• **TASK STATEMENT**
Would you return the data exactly as given, except for its pictures?

• **AVAILABLE RECORDS**
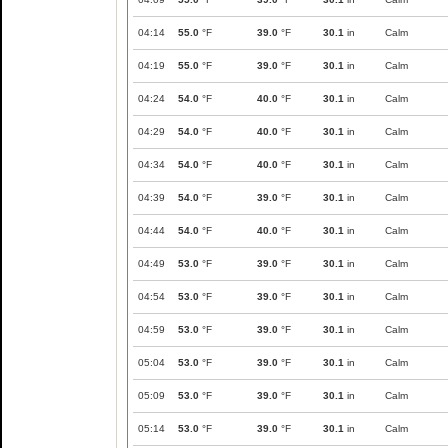
04:14
55.0
°F
39.0
°F
30.1
in
Calm
04:19
55.0
°F
39.0
°F
30.1
in
Calm
04:24
54.0
°F
40.0
°F
30.1
in
Calm
04:29
54.0
°F
40.0
°F
30.1
in
Calm
04:34
54.0
°F
40.0
°F
30.1
in
Calm
04:39
54.0
°F
39.0
°F
30.1
in
Calm
04:44
54.0
°F
40.0
°F
30.1
in
Calm
04:49
53.0
°F
39.0
°F
30.1
in
Calm
04:54
53.0
°F
39.0
°F
30.1
in
Calm
04:59
53.0
°F
39.0
°F
30.1
in
Calm
05:04
53.0
°F
39.0
°F
30.1
in
Calm
05:09
53.0
°F
39.0
°F
30.1
in
Calm
05:14
53.0
°F
39.0
°F
30.1
in
Calm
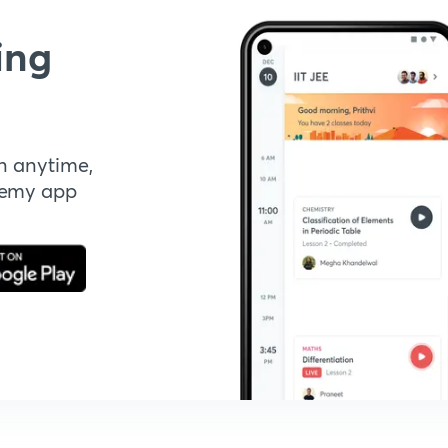
ing
n anytime,
demy app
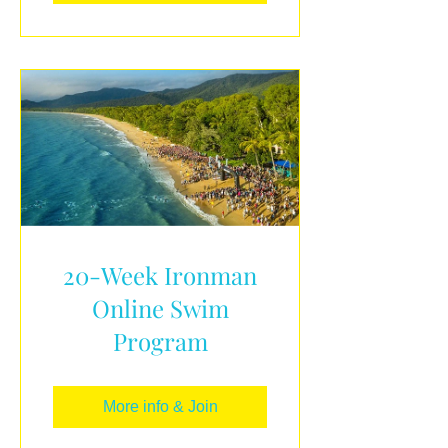
20-Week Ironman
Online Swim
Program
More info & Join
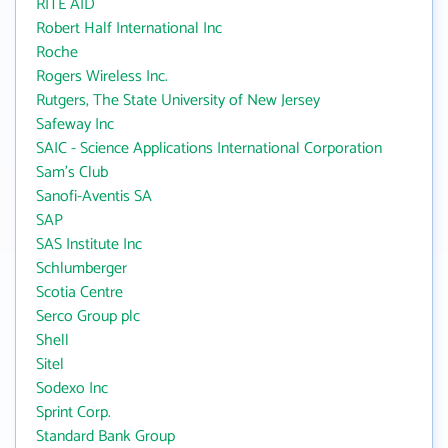
RITE AID
Robert Half International Inc
Roche
Rogers Wireless Inc.
Rutgers, The State University of New Jersey
Safeway Inc
SAIC - Science Applications International Corporation
Sam's Club
Sanofi-Aventis SA
SAP
SAS Institute Inc
Schlumberger
Scotia Centre
Serco Group plc
Shell
Sitel
Sodexo Inc
Sprint Corp.
Standard Bank Group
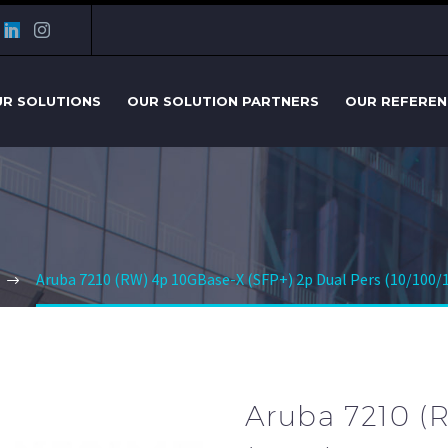
R SOLUTIONS
OUR SOLUTION PARTNERS
OUR REFEREN
Aruba 7210 (RW) 4p 10GBase-X (SFP+) 2p Dual Pers (10/100/
Aruba 7210 (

• **TASK ANSWER**
04:14
55.0
°F
39.0
°F
30.1
in
Calm
04:19
55.0
°F
39.0
°F
30.1
in
Calm
04:24
54.0
°F
40.0
°F
30.1
in
Calm
04:29
54.0
°F
40.0
°F
30.1
in
Calm
04:34
54.0
°F
40.0
°F
30.1
in
Calm
04:39
54.0
°F
39.0
°F
30.1
in
Calm
04:44
54.0
°F
40.0
°F
30.1
in
Calm
04:49
53.0
°F
39.0
°F
30.1
in
Calm
04:54
53.0
°F
39.0
°F
30.1
in
Calm
04:59
53.0
°F
39.0
°F
30.1
in
Calm
05:04
53.0
°F
39.0
°F
30.1
in
Calm
05:09
53.0
°F
39.0
°F
30.1
in
Calm
05:14
53.0
°F
39.0
°F
30.1
in
Calm
ing
n anytime,
demy app
20-Week Ironman
Online Swim
Program
More info & Join
RITE AID
Robert Half International Inc
Roche
Rogers Wireless Inc.
Rutgers, The State University of New Jersey
Safeway Inc
SAIC - Science Applications International Corporation
Sam's Club
Sanofi-Aventis SA
SAP
SAS Institute Inc
Schlumberger
Scotia Centre
Serco Group plc
Shell
Sitel
Sodexo Inc
Sprint Corp.
Standard Bank Group
R SOLUTIONS
OUR SOLUTION PARTNERS
OUR REFEREN
Aruba 7210 (RW) 4p 10GBase-X (SFP+) 2p Dual Pers (10/100/
Aruba 7210 (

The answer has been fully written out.